● PROBLEM DETAILS: The line containing "profitabilnosti i racionalizaciji ponude" opens the span to copy, and the last line of the records below closes it. Write out that span exactly.

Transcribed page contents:
::::
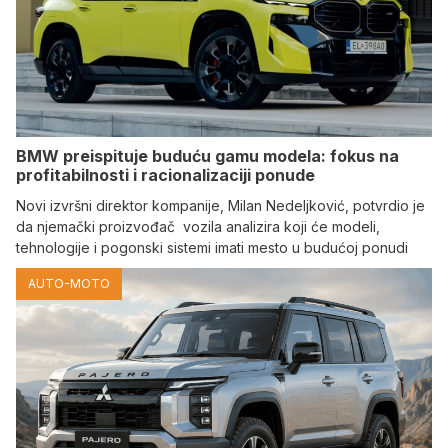
BMW preispituje buduću gamu modela: fokus na
profitabilnosti i racionalizaciji ponude
Novi izvršni direktor kompanije, Milan Nedeljković, potvrdio je
da njemački proizvođač vozila analizira koji će modeli,
tehnologije i pogonski sistemi imati mesto u budućoj ponudi
AUTO-MOTO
::::
● OUTPUT BELOW:
profitabilnosti i racionalizaciji ponude
Novi izvršni direktor kompanije, Milan Nedeljković, potvrdio je
da njemački proizvođač vozila analizira koji će modeli,
tehnologije i pogonski sistemi imati mesto u budućoj ponudi
AUTO-MOTO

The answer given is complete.